On m’interroge sur les préparations « à la florentine », et comme je n’ai pas des idées très assurées, je préfère une bonne recherche historique. Partant des livres actuels (dont j’observe qu’aucun ne donne de référence sérieuse de ce qu’il prétend, manuels d’enseignement compris), le premier de ceux que consulte est le Précis de cuisine familiale, produit par Edouard Nignon en 1935. Nignon était un très bel artiste culinaire, amoureux des mots et des mets… et il nous donne des « gnocchis à la florentine » :
- – on cuit de la semoule ou du riz dans du lait,
- – puis on lie avec des jaunes d’oeufs,
- – on étale l’appareil dans un plat mouillé et l’on fait refroidir,
- – puis on taille des gnocchis à l’emporte-pièce rond de 5 cm. de diamètre,
- – on range en couronne dans un plat beurré et on parsème de « gruyère ou parmesan râpé »,
- -on arrose de beurre fondu et on fait gratiner au four ;
- – on finit en déposant au centre du plat une sauce tomate épaisse, ou des tomates concassées cuites au beurre, ou de la sauce béchamel.
Ici, manifestement, c’est le parmesan et la tomate qui font la référence à la ville de Florence.
Dans des « gnocchis au gratin Florentine », il y a cette fois un lit d’épinards, du beurre, et par dessus des disques de gnocchis de semoule, le tout nappé de de sauce Mornay, saupoudré de parmesan et gratiné.
Avant lui, il y a le Guide culinaire, qui sert trop souvent de référence alors qu’il n’a pas les qualités qui lui permettraient cela : il n’est ni juste historiquement, ni référencé. Mais, pour une fois, il a le mérite de la cohérence, puisque, dans la garniture à la florentine, il évoque des épinards étuvés au beurre et de la sauce Mornay, laquelle contient du fromage ; il aurait fallu ajouter que ce fromage doit être du parmesan… à cela près que Parme n’est pas Florence ! Dans des barquettes de laitance à la florentine, encore des épinards au beeurre, de la sauce Mornay, et cette fois du parmesan, explicitement. Idem pour des huîtres à la florentine, idem pour des œufs à la florentine.
Mais on voit que l’expression à la florentine s’est réduit de moitié. Regardons Joseph Favre, dont le Dictionnaire universel de cuisine pratique est contemporain. Cette fois, on trouve une « bombe à la florentine », qui est faite d’une glace à la framboise, avec crème fouettée et crème pralinée : Florence est réputée pour ses glaces, n’est-ce pas ?

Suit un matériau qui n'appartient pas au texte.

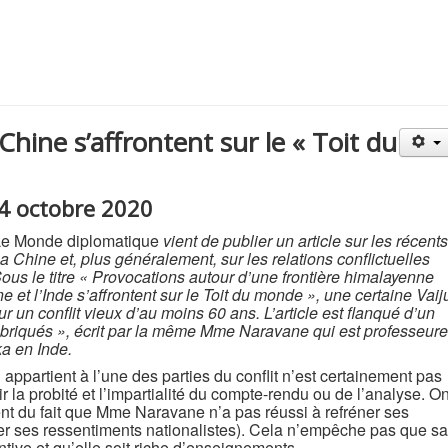
 Chine s’affrontent sur le « Toit du
14 octobre 2020
e Monde diplomatique
vient de publier un article sur les récents
 la Chine et, plus généralement, sur les relations conflictuelles
ous le titre « Provocations autour d’une frontière himalayenne
e et l’Inde s’affrontent sur le Toit du monde », une certaine Vaij
r un conflit vieux d’au moins 60 ans. L’article est flanqué d’un
 imbriqués », écrit par la même Mme Naravane qui est professeure
ka en Inde.
 appartient à l’une des parties du conflit n’est certainement pas
tir la probité et l’impartialité du compte-rendu ou de l’analyse. O
 du fait que Mme Naravane n’a pas réussi à refréner ses
er ses ressentiments nationalistes). Cela n’empêche pas que sa
ntive et qu’elle soit riche d’enseignements.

Mais on trouve aussi les « gnoquis » à la florentine que nus avons déjà vus, et avec la même recette, à cela près que les gnocchis peuvent en forme de coeur. Et, en variation de ces gnocchis, on trouve des « alouettes à florentine », où l’on retrouve la polenta et le parmesan :
- – on verse la farine dans l’eau et l’on cuit, avant d’ajouter le parmesan,
- – on fonce un plat de cette polenta,
- – on farcit des aloutettes et on les fait sauter,
- – on ajoute glace de gibier, champignons, des quenelles
- – puis on organise le plat avec polenta et alouettes, éventuellement couvertes de farce. .
Ce n’est pas tout ! Il y a aussi des fonds d’artichauts à la florentine, et là, c’est encore légitime puisque l’Italie fait grand usage des fonds d’artichauts. D’ailleurs, on trouve aussi le parmesan dans le plat :
- – on braise des fonds d’artichaut
- – on émince truffes et champignons, avant de les ajouter à une sauce allemande condimentée de muscade et très peu de poivre de cayenne,
- – on ajoute le parmesan râpé,
- – on farcit les fonds d’artichauts et on les fait gratiner.
Remontons dans le temps, jusqu’à Urbain Dubois, élève de Carême, dont se réclame le Guide culinaire. Cette fois, on ne trouve qu’un « Risot à la Florentine », qui est en réalité ce que nous nommons aujourd’hui un risotto, et qui contient du parmesan râpé.
Puis, en remontant encore : rien chez Jules Gouffé, rien chez André Viard, rien chez Nicolas de Bonnefons, rien chez Pierre François la Varenne.
Que conclure, finalement ?
Que la préparation avec épinards et sauce Mornay semble légitime, notamment sur des œufs, mais que l’on aurait bien tort de se limiter à cela pour parler des préparation à la florentine : les épinards, les artichauts, le parmesan gratiné, la sauce Mornay, le risotto, les artichauts font des florentines salées, mais on n’oubliera pas les glaces ou les cocktails.